### INSTRUCTIONS FOR THE TASK:
Output every entry below exactly, without its pictures.

### INFORMATION GIVEN:
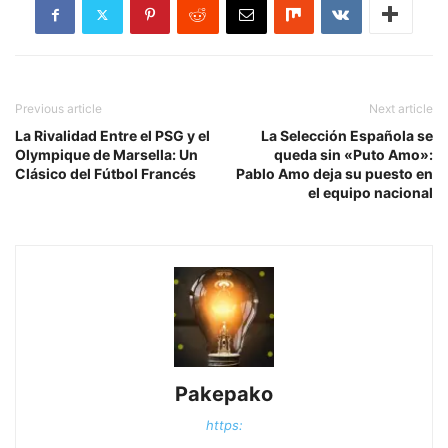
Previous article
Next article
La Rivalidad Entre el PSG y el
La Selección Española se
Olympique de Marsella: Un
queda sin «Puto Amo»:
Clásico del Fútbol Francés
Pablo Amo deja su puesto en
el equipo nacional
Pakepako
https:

### RESULT OF THIS TASK:
Previous article
Next article
La Rivalidad Entre el PSG y el
La Selección Española se
Olympique de Marsella: Un
queda sin «Puto Amo»:
Clásico del Fútbol Francés
Pablo Amo deja su puesto en
el equipo nacional
Pakepako
https:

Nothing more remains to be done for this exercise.